The data schedule is relatively light today, with the overnight Antipodean CPI readings and delayed UK November and December PPI to digest, and only Germany’s Ifo survey ahead. The events schedule has the as expected no change rate decision in Sri Lanka and 25 bps rate hike in Thailand to digest, with a forecast update from Germany’s Economy Ministry (2023 GDP seen upgraded to +0.2% y/y vs. October’s -0.3% y/y estimate – but still around zero!) and the Bank of Canada rate decision ahead. Another busy day for corporate earnings features: Tata Motors/JLR, and Tesla topping the US run which also sees results from Abbott Laboratories, AT&T, Boeing, Freeport-McMoRan, IBM, Kimberly Clark, NextEra Energy, Norfolk Southern and Seagate. Govt bond supply takes the form of 16 & 21-yr from Germany, and 5-yr and FRN 2-yr in the US. In terms of the overnight Australia and NZ inflation data, while the Australian Dec and Q4 CPI data were well above forecasts on both headline and core, this should be the peak, but on the other hand argue strongly for a further 25 bps rate hikes in February and March (against prior speculation of a February pause), above all given the breadth of pressures, particularly in travel and leisure. While the New Zealand CPI readings did not jump as much as the RBNZ has been forecasting, both 7.1% y/y headline and Q4 core non-Tradeable CPI up 1.5% q/q, the RBNZ is unlikely to ease up much on its hawkish rhetoric. Both serve as a reminder that markets betting on G10 central banks pausing or even stopping rate hikes during the quarter are vulnerable to disappointment. A cursory look at the attached chart of Financial Conditions in the US, Eurozone and Japan highlights a) that they have loosened at the start of 2023, and b) and in the US financial conditions are back where they were when the Fed started its tightening cycle.

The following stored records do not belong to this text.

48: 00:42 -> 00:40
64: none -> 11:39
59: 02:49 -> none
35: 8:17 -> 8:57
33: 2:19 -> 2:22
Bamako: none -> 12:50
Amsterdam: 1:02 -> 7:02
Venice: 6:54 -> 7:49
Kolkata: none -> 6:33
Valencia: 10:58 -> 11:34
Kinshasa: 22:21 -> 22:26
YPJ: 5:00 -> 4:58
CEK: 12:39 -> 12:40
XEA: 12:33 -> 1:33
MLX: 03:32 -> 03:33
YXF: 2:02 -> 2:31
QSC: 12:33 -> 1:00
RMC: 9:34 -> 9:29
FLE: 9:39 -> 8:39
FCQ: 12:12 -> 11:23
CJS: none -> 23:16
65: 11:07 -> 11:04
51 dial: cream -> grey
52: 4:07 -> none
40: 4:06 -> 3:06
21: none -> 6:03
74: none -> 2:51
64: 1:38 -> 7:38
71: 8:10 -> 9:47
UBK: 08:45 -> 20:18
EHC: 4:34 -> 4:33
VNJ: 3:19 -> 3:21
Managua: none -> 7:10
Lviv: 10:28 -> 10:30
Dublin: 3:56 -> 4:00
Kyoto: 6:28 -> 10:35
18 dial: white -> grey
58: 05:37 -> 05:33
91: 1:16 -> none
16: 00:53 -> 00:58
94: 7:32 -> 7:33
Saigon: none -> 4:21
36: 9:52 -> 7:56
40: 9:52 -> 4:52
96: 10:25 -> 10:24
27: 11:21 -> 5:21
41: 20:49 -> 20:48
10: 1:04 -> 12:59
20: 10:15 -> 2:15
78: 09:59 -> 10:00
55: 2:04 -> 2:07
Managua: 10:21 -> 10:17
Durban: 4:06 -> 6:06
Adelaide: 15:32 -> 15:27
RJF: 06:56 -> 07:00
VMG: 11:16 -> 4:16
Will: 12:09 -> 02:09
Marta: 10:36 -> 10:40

GS US vs Eurozone vs Japan Financial Conditions chart

To a large extent, this not only attests to markets fighting Fed and ECB’s hawkish rhetoric, but also to the fact that the vast bulk of the additional QE pumped in during the worst of the pandemic remains in place, and that it may require a good deal more QT before it impinges rather more significantly on markets’ “animal spirits”, i.e. risk appetite.

** Germany – January Ifo Business Climate **
The headline Ifo Business Climate is expected to improve for a fourth month in a row to 90.3 from 88.6, with Expectations doing the heavy lifting (85.3 vs. Dec 83.2), while Current Conditions are seen edging up to 94.9 from 94.4. Yesterday’s PMIs sent mixed signals (Manufacturing little changed, Services edging back up over 50.0), and as previously noted the two surveys often diverge in month to month terms. But as the attached chart highlights, there is still some distance before the index return to the lower end of the 10 year range prior to the pandemic.

Ifo Business Climate headline chart

** Canada – BoC rate decision **
The Bank of Canada is expected to hike a further 25 bps to 4.50%, though markets are only pricing an 80% probability, and with all eyes on whether it signals a pause, given that it was already quite conditional about hiking today at its previous meeting. The very robust 104K gain in Dec Employment and Dec core CPI measures barely moving lower to 5.0% (median) & 5.3% (trimmed mean) y/y should be sufficient to justify a hike, along with a less negative growth outlook for the US and global economy, even if the BoC’s quarterly Business Outlook survey showed a renewed setback close to the 2008 & 2020 lows, and the domestic housing market is clearly in something of a downward spiral. It is likely to retain a tightening bias, but not signal a further rate hike at the next meeting, the question is how hard it leans against markets discounting 50 bps of rate cuts (from 4.50%) by year end. The focus will also be on the Monetary Policy Report with its updated forecasts, and the Macklem / Rogers press conference at 16:00 GMT, while in 2 weeks the BoC will publish its first ever set of policy meeting minutes.